- _RECORDS TO PROCESS_:
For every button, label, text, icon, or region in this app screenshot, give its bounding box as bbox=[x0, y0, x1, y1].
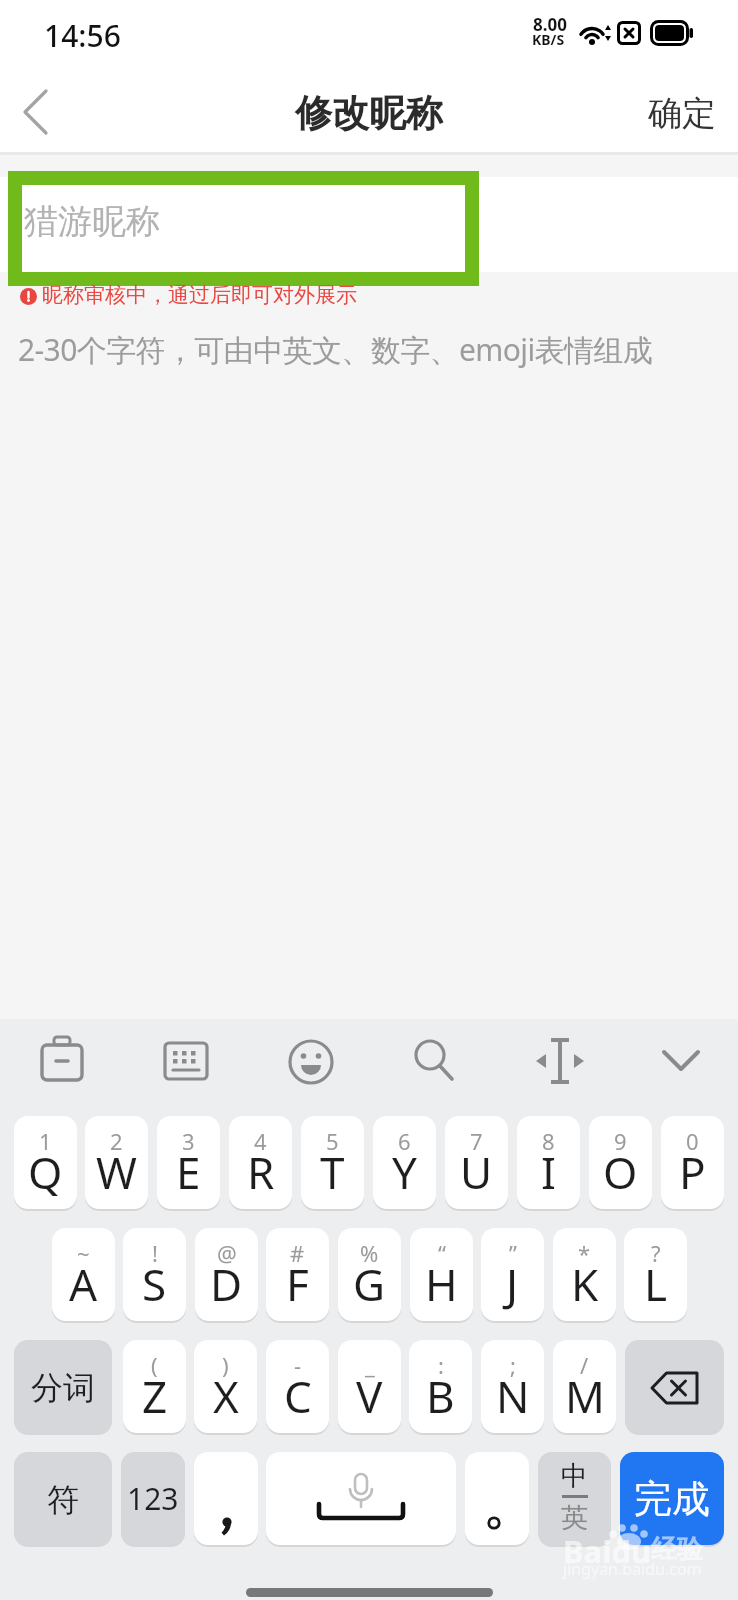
staticText: : bbox=[438, 1350, 444, 1380]
button[interactable]: ~ bbox=[52, 1228, 115, 1321]
button[interactable]: 4 bbox=[229, 1116, 292, 1209]
staticText: 123 bbox=[127, 1478, 179, 1519]
button[interactable]: 确定 bbox=[640, 88, 724, 138]
button[interactable] bbox=[465, 1452, 529, 1545]
staticText: 3 bbox=[182, 1126, 195, 1156]
button[interactable]: 9 bbox=[589, 1116, 652, 1209]
button[interactable] bbox=[401, 1027, 465, 1091]
button[interactable]: ; bbox=[481, 1340, 544, 1433]
staticText: 猎游昵称 bbox=[24, 200, 160, 243]
button[interactable]: 6 bbox=[373, 1116, 436, 1209]
staticText: R bbox=[247, 1142, 275, 1202]
staticText: Q bbox=[28, 1142, 63, 1202]
staticText: I bbox=[541, 1142, 556, 1202]
staticText: 1 bbox=[39, 1126, 52, 1156]
staticText: 0 bbox=[686, 1126, 699, 1156]
button[interactable]: ? bbox=[624, 1228, 687, 1321]
button[interactable]: # bbox=[266, 1228, 329, 1321]
staticText: U bbox=[460, 1142, 493, 1202]
staticText: - bbox=[294, 1350, 302, 1380]
staticText: D bbox=[210, 1254, 243, 1314]
staticText: O bbox=[603, 1142, 638, 1202]
button[interactable] bbox=[279, 1029, 343, 1093]
staticText: 中 bbox=[561, 1459, 588, 1493]
staticText: N bbox=[496, 1366, 530, 1426]
staticText: 经验 bbox=[651, 1533, 703, 1566]
staticText: X bbox=[213, 1366, 239, 1426]
staticText: E bbox=[176, 1142, 201, 1202]
staticText: 修改昵称 bbox=[295, 90, 443, 137]
staticText: W bbox=[96, 1142, 137, 1202]
staticText: M bbox=[565, 1366, 605, 1426]
staticText: # bbox=[290, 1238, 305, 1268]
button[interactable]: : bbox=[409, 1340, 472, 1433]
staticText: 确定 bbox=[648, 92, 716, 135]
staticText: J bbox=[506, 1254, 519, 1314]
button[interactable]: ( bbox=[123, 1340, 186, 1433]
staticText: ( bbox=[151, 1350, 158, 1380]
button[interactable]: @ bbox=[195, 1228, 258, 1321]
staticText: / bbox=[580, 1350, 589, 1380]
button[interactable]: 中 bbox=[538, 1452, 611, 1545]
button[interactable] bbox=[10, 85, 62, 141]
button[interactable]: 2 bbox=[85, 1116, 148, 1209]
button[interactable]: 5 bbox=[301, 1116, 364, 1209]
staticText: 6 bbox=[398, 1126, 411, 1156]
button[interactable]: ” bbox=[481, 1228, 544, 1321]
staticText: Y bbox=[392, 1142, 417, 1202]
staticText: ; bbox=[510, 1350, 516, 1380]
button[interactable]: 3 bbox=[157, 1116, 220, 1209]
staticText: F bbox=[286, 1254, 309, 1314]
staticText: 符 bbox=[47, 1480, 79, 1520]
staticText: ! bbox=[152, 1238, 158, 1268]
staticText: 7 bbox=[470, 1126, 483, 1156]
button[interactable]: - bbox=[266, 1340, 329, 1433]
staticText: Z bbox=[142, 1366, 168, 1426]
staticText: S bbox=[142, 1254, 167, 1314]
staticText: ? bbox=[651, 1238, 661, 1268]
button[interactable] bbox=[0, 177, 738, 272]
button[interactable] bbox=[649, 1029, 713, 1093]
button[interactable]: * bbox=[553, 1228, 616, 1321]
staticText: @ bbox=[217, 1238, 237, 1268]
staticText: ” bbox=[509, 1238, 517, 1268]
button[interactable]: 8 bbox=[517, 1116, 580, 1209]
staticText: KB/S bbox=[532, 30, 565, 49]
staticText: * bbox=[578, 1238, 591, 1268]
staticText: 8.00 bbox=[533, 13, 567, 36]
button[interactable]: 完成 bbox=[620, 1452, 724, 1545]
button[interactable]: 符 bbox=[14, 1452, 112, 1545]
staticText: 英 bbox=[561, 1501, 588, 1535]
button[interactable] bbox=[266, 1452, 456, 1545]
button[interactable] bbox=[194, 1452, 258, 1545]
staticText: ) bbox=[222, 1350, 229, 1380]
button[interactable]: 123 bbox=[121, 1452, 185, 1545]
button[interactable]: 分词 bbox=[14, 1340, 112, 1433]
staticText: C bbox=[284, 1366, 312, 1426]
staticText: jingyan.baidu.com bbox=[563, 1558, 702, 1580]
staticText: 14:56 bbox=[44, 15, 121, 56]
staticText: _ bbox=[365, 1350, 375, 1380]
button[interactable]: ! bbox=[123, 1228, 186, 1321]
button[interactable]: / bbox=[553, 1340, 616, 1433]
button[interactable] bbox=[528, 1029, 592, 1093]
button[interactable] bbox=[625, 1340, 724, 1433]
button[interactable]: 1 bbox=[14, 1116, 77, 1209]
staticText: V bbox=[356, 1366, 383, 1426]
staticText: ~ bbox=[77, 1238, 90, 1268]
staticText: 完成 bbox=[634, 1475, 710, 1523]
staticText: “ bbox=[438, 1238, 446, 1268]
staticText: Baidu bbox=[563, 1530, 652, 1572]
button[interactable]: 7 bbox=[445, 1116, 508, 1209]
button[interactable]: 0 bbox=[661, 1116, 724, 1209]
button[interactable] bbox=[154, 1029, 218, 1093]
button[interactable]: “ bbox=[410, 1228, 473, 1321]
staticText: T bbox=[320, 1142, 345, 1202]
staticText: % bbox=[360, 1238, 379, 1268]
button[interactable]: ) bbox=[194, 1340, 257, 1433]
button[interactable] bbox=[30, 1029, 94, 1093]
button[interactable]: % bbox=[338, 1228, 401, 1321]
staticText: 分词 bbox=[31, 1368, 95, 1408]
staticText: L bbox=[644, 1254, 668, 1314]
button[interactable]: _ bbox=[338, 1340, 401, 1433]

- _EXERCISE INSTRUCTIONS_: Every line of the data should be copied as it stands, without the images.

- _YOUR RESPONSE_:
For every button, label, text, icon, or region in this app screenshot, give its bounding box as bbox=[x0, y0, x1, y1].
staticText: : bbox=[438, 1350, 444, 1380]
button[interactable]: ~ bbox=[52, 1228, 115, 1321]
button[interactable]: 4 bbox=[229, 1116, 292, 1209]
staticText: 123 bbox=[127, 1478, 179, 1519]
button[interactable]: 确定 bbox=[640, 88, 724, 138]
button[interactable] bbox=[465, 1452, 529, 1545]
staticText: 3 bbox=[182, 1126, 195, 1156]
button[interactable]: 9 bbox=[589, 1116, 652, 1209]
button[interactable] bbox=[401, 1027, 465, 1091]
button[interactable]: ; bbox=[481, 1340, 544, 1433]
staticText: 猎游昵称 bbox=[24, 200, 160, 243]
button[interactable]: 6 bbox=[373, 1116, 436, 1209]
staticText: R bbox=[247, 1142, 275, 1202]
staticText: Q bbox=[28, 1142, 63, 1202]
staticText: I bbox=[541, 1142, 556, 1202]
staticText: 1 bbox=[39, 1126, 52, 1156]
staticText: 0 bbox=[686, 1126, 699, 1156]
button[interactable]: ? bbox=[624, 1228, 687, 1321]
button[interactable]: # bbox=[266, 1228, 329, 1321]
staticText: U bbox=[460, 1142, 493, 1202]
staticText: - bbox=[294, 1350, 302, 1380]
staticText: D bbox=[210, 1254, 243, 1314]
staticText: O bbox=[603, 1142, 638, 1202]
button[interactable] bbox=[279, 1029, 343, 1093]
staticText: 中 bbox=[561, 1459, 588, 1493]
staticText: N bbox=[496, 1366, 530, 1426]
staticText: 经验 bbox=[651, 1533, 703, 1566]
staticText: X bbox=[213, 1366, 239, 1426]
staticText: E bbox=[176, 1142, 201, 1202]
staticText: 修改昵称 bbox=[295, 90, 443, 137]
staticText: W bbox=[96, 1142, 137, 1202]
staticText: M bbox=[565, 1366, 605, 1426]
staticText: # bbox=[290, 1238, 305, 1268]
button[interactable]: : bbox=[409, 1340, 472, 1433]
staticText: 确定 bbox=[648, 92, 716, 135]
staticText: J bbox=[506, 1254, 519, 1314]
button[interactable]: ( bbox=[123, 1340, 186, 1433]
staticText: ( bbox=[151, 1350, 158, 1380]
button[interactable]: @ bbox=[195, 1228, 258, 1321]
staticText: / bbox=[580, 1350, 589, 1380]
button[interactable]: 中 bbox=[538, 1452, 611, 1545]
button[interactable] bbox=[10, 85, 62, 141]
button[interactable]: 2 bbox=[85, 1116, 148, 1209]
button[interactable]: 5 bbox=[301, 1116, 364, 1209]
staticText: 6 bbox=[398, 1126, 411, 1156]
button[interactable]: ” bbox=[481, 1228, 544, 1321]
staticText: Y bbox=[392, 1142, 417, 1202]
staticText: ; bbox=[510, 1350, 516, 1380]
button[interactable]: 3 bbox=[157, 1116, 220, 1209]
staticText: F bbox=[286, 1254, 309, 1314]
staticText: 符 bbox=[47, 1480, 79, 1520]
staticText: ! bbox=[152, 1238, 158, 1268]
staticText: 7 bbox=[470, 1126, 483, 1156]
button[interactable]: - bbox=[266, 1340, 329, 1433]
staticText: Z bbox=[142, 1366, 168, 1426]
staticText: S bbox=[142, 1254, 167, 1314]
staticText: ? bbox=[651, 1238, 661, 1268]
button[interactable] bbox=[0, 177, 738, 272]
button[interactable] bbox=[649, 1029, 713, 1093]
button[interactable]: * bbox=[553, 1228, 616, 1321]
staticText: @ bbox=[217, 1238, 237, 1268]
staticText: ” bbox=[509, 1238, 517, 1268]
button[interactable]: 8 bbox=[517, 1116, 580, 1209]
staticText: KB/S bbox=[532, 30, 565, 49]
staticText: * bbox=[578, 1238, 591, 1268]
staticText: 8.00 bbox=[533, 13, 567, 36]
button[interactable]: 完成 bbox=[620, 1452, 724, 1545]
button[interactable]: 符 bbox=[14, 1452, 112, 1545]
staticText: 英 bbox=[561, 1501, 588, 1535]
button[interactable] bbox=[266, 1452, 456, 1545]
button[interactable] bbox=[194, 1452, 258, 1545]
staticText: ) bbox=[222, 1350, 229, 1380]
button[interactable]: 123 bbox=[121, 1452, 185, 1545]
button[interactable]: 分词 bbox=[14, 1340, 112, 1433]
staticText: C bbox=[284, 1366, 312, 1426]
staticText: jingyan.baidu.com bbox=[563, 1558, 702, 1580]
staticText: 14:56 bbox=[44, 15, 121, 56]
staticText: _ bbox=[365, 1350, 375, 1380]
button[interactable]: ! bbox=[123, 1228, 186, 1321]
button[interactable]: / bbox=[553, 1340, 616, 1433]
button[interactable] bbox=[528, 1029, 592, 1093]
button[interactable] bbox=[625, 1340, 724, 1433]
button[interactable]: 1 bbox=[14, 1116, 77, 1209]
staticText: V bbox=[356, 1366, 383, 1426]
staticText: ~ bbox=[77, 1238, 90, 1268]
staticText: 完成 bbox=[634, 1475, 710, 1523]
staticText: “ bbox=[438, 1238, 446, 1268]
staticText: Baidu bbox=[563, 1530, 652, 1572]
button[interactable]: 7 bbox=[445, 1116, 508, 1209]
button[interactable]: 0 bbox=[661, 1116, 724, 1209]
button[interactable] bbox=[154, 1029, 218, 1093]
button[interactable]: “ bbox=[410, 1228, 473, 1321]
staticText: T bbox=[320, 1142, 345, 1202]
staticText: % bbox=[360, 1238, 379, 1268]
button[interactable]: ) bbox=[194, 1340, 257, 1433]
button[interactable] bbox=[30, 1029, 94, 1093]
button[interactable]: % bbox=[338, 1228, 401, 1321]
staticText: 分词 bbox=[31, 1368, 95, 1408]
staticText: L bbox=[644, 1254, 668, 1314]
button[interactable]: _ bbox=[338, 1340, 401, 1433]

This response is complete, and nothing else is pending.